What to produce: All lines from the one that contains "STORIA LOCALE E TRADIZIONI" through the final line of the entries must be repeated exactly. No other lines belong in the output.

--------------------------------------------------

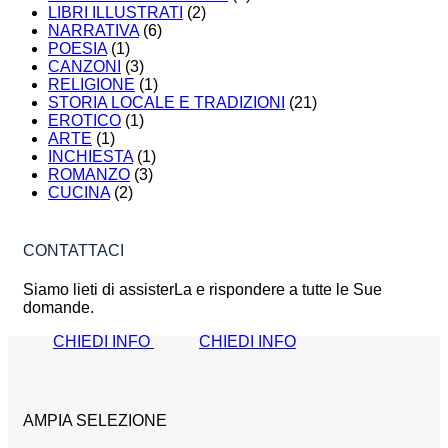
LIBRI ILLUSTRATI
(2)
NARRATIVA
(6)
POESIA
(1)
CANZONI
(3)
RELIGIONE
(1)
STORIA LOCALE E TRADIZIONI
(21)
EROTICO
(1)
ARTE
(1)
INCHIESTA
(1)
ROMANZO
(3)
CUCINA
(2)
CONTATTACI
Siamo lieti di assisterLa e rispondere a tutte le Sue
domande.
CHIEDI INFO
CHIEDI INFO
AMPIA SELEZIONE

--------------------------------------------------

Answer to this exercise:
STORIA LOCALE E TRADIZIONI
(21)
EROTICO
(1)
ARTE
(1)
INCHIESTA
(1)
ROMANZO
(3)
CUCINA
(2)
CONTATTACI
Siamo lieti di assisterLa e rispondere a tutte le Sue
domande.
CHIEDI INFO
CHIEDI INFO
AMPIA SELEZIONE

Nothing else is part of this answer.